China's 'Ghost Cities' Warn of Property Bubble: Chanos

Avoid investments that rely on the Chinese real estate market because the bubble there is getting "bigger, and bigger, and bigger," hedge fund manager Jim Chanos told CNBC on Thursday.

"Anything that's depending on the Chinese economic miracle I would be careful of," Chanos said in a "Squawk Box" interview.

(Read More: Why China's Property Market Is Getting Scary)

Residential apartment buildings stand in the new district of Kangbashi in Ordos, Inner Mongolia, China.
Nelson Ching | Bloomberg | Getty Images
Residential apartment buildings stand in the new district of Kangbashi in Ordos, Inner Mongolia, China.

The founder of Kynikos Associates, said it was "somewhat controversial" when he started to warn about real estate in China three years ago. But he added, "[the] property bubble is visual. You can't miss it [now]."

He was referring to the growing problem of so-called "ghost cities" there, which were the subject of a "60 Minutes" investigation this past weekend.

Correspondent Lesley Stahl reported, "We discovered that the most populated nation on Earth is building houses, districts and cities with no one in them … desolate condos and vacant subdivisions uninhabited for miles and miles and miles and miles."

That's because construction accounts for about half of China's $8 trillion economy, Chanos estimated and pointed out that while gross domestic product there slowed to a still fairly robust growth rate of 7.8 percent last year, "corporate profitability there imploded."

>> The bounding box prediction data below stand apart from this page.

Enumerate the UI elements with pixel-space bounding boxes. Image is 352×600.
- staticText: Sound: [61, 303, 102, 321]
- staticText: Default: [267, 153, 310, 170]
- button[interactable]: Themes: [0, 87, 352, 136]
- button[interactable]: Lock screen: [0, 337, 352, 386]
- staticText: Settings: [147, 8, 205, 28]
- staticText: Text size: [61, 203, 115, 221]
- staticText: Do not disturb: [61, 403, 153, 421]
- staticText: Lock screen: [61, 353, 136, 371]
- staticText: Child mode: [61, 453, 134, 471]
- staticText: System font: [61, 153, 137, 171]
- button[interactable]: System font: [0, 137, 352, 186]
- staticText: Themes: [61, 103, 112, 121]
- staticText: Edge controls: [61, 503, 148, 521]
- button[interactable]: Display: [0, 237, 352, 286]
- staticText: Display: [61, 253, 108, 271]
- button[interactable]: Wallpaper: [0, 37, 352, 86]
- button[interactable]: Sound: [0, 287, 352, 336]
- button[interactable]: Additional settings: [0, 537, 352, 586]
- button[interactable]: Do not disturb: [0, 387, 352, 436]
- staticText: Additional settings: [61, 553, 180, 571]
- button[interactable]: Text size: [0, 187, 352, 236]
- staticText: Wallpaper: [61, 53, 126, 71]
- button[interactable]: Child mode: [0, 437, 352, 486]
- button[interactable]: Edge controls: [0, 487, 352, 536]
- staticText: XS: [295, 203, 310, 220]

(Read More: How the US Shale Gas Boom Could Derail China)

He argued, "It's the nature of the [economic] growth. If it's all sticking a shovel in the ground, you get whatever you want."

"But at the end of the day, what's sustainable?" he asked. "Because, as I keep pointing out, every time you finish a building [there], under this model, you have to put up another one."

Comparing the potential Chinese real estate bubble to the one that burst in the U.S. in 2008, Chanos said, "Unlike our buyers who walked away and left it to the banking system and the Fed to sort of bailout. These people are going to lose their life savings. And that could be a big issue in China."

(Read More: No Hard Landing for Luxuries in China: Pro)

He said he analyzed Chinese government figures and concluded that China is on pace to develop about twice as much in the coming years as it had built in the past three.

"Avoid anything having to do with the Chinese property market — steel, cement, iron ore," he advised investors, saying that he's been shorting these sort of plays.